### ASSIGNED TASK
Repeat each line of the material below exactly as it appears, minus any pictures.

====== RECORDS TO USE ======

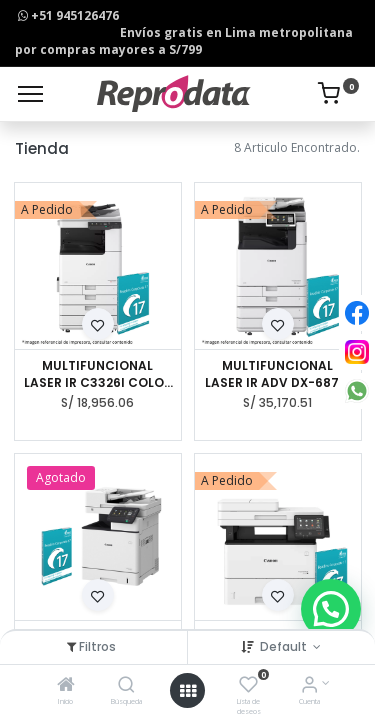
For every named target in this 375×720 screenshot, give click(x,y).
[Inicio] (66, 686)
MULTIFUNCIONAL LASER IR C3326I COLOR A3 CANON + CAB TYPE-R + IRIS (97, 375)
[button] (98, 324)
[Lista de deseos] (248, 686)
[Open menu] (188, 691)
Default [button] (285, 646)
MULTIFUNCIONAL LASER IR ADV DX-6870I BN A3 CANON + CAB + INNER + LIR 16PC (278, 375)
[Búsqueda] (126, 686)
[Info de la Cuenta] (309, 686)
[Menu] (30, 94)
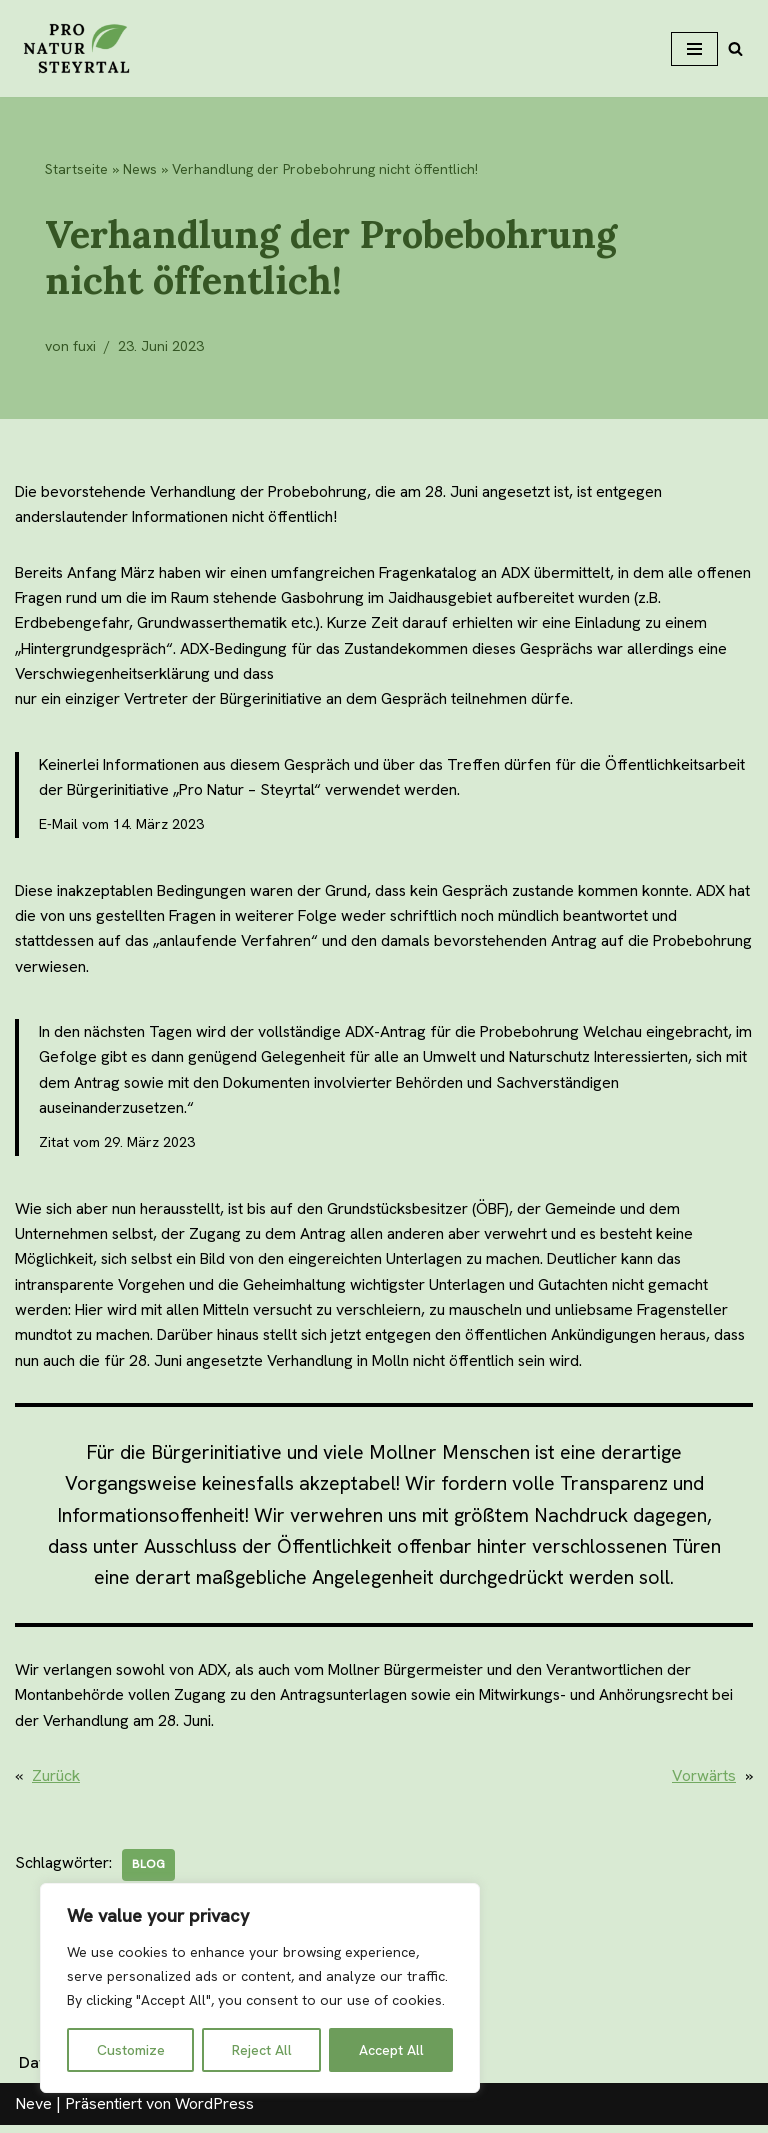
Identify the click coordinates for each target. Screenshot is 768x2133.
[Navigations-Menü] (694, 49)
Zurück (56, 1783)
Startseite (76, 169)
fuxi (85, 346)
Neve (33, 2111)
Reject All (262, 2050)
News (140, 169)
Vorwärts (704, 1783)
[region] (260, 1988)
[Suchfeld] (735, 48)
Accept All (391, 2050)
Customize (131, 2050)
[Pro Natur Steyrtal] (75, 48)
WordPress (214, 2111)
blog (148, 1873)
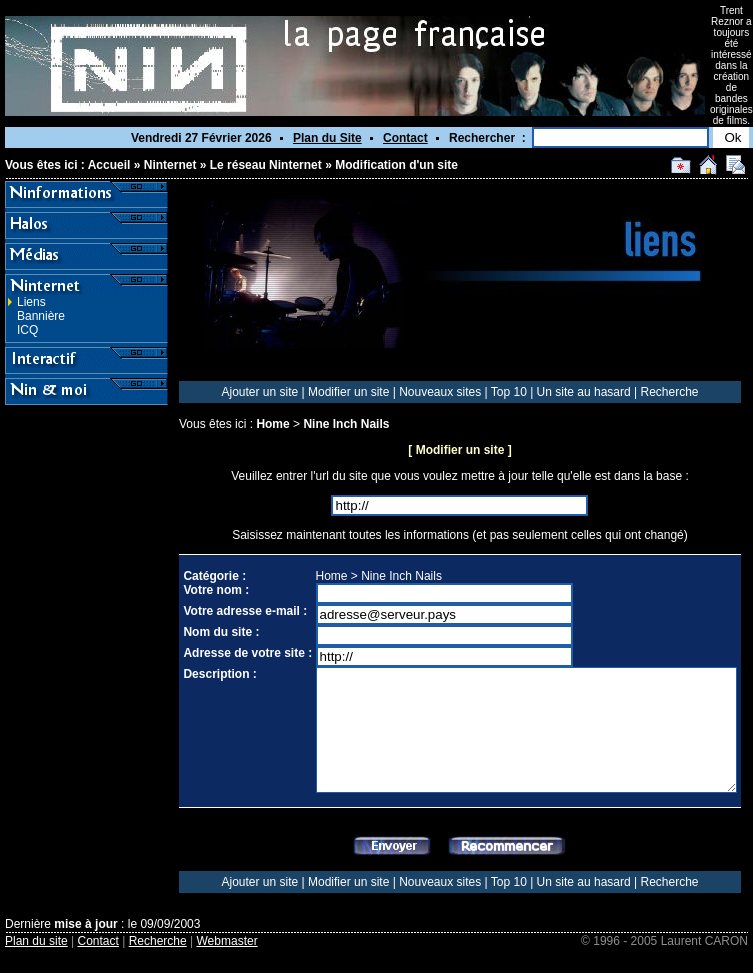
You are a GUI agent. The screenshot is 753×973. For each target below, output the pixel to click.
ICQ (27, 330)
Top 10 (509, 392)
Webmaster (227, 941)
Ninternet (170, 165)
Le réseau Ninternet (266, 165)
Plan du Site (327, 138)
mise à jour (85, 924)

======

### SOLUTION FOR THIS EXERCISE
For every named target in this 375×720 screenshot, give click(x,y).
[Inicio] (66, 686)
MULTIFUNCIONAL LASER IR C3326I COLOR A3 CANON + CAB TYPE-R + IRIS (97, 375)
[button] (98, 324)
[Lista de deseos] (248, 686)
[Open menu] (188, 691)
Default [button] (285, 646)
MULTIFUNCIONAL LASER IR ADV DX-6870I BN A3 CANON + CAB + INNER + LIR 16PC (278, 375)
[Búsqueda] (126, 686)
[Info de la Cuenta] (309, 686)
[Menu] (30, 94)
Identify the click coordinates for each target. Screenshot is 768x2133.
[Navigations-Menü] (694, 49)
Zurück (56, 1783)
Startseite (76, 169)
fuxi (85, 346)
Neve (33, 2111)
Reject All (262, 2050)
News (140, 169)
Vorwärts (704, 1783)
[region] (260, 1988)
[Suchfeld] (735, 48)
Accept All (391, 2050)
Customize (131, 2050)
[Pro Natur Steyrtal] (75, 48)
WordPress (214, 2111)
blog (148, 1873)
You are a GUI agent. The screenshot is 753×973. For each target below, output the pixel to click.
ICQ (27, 330)
Top 10 (509, 392)
Webmaster (227, 941)
Ninternet (170, 165)
Le réseau Ninternet (266, 165)
Plan du Site (327, 138)
mise à jour (85, 924)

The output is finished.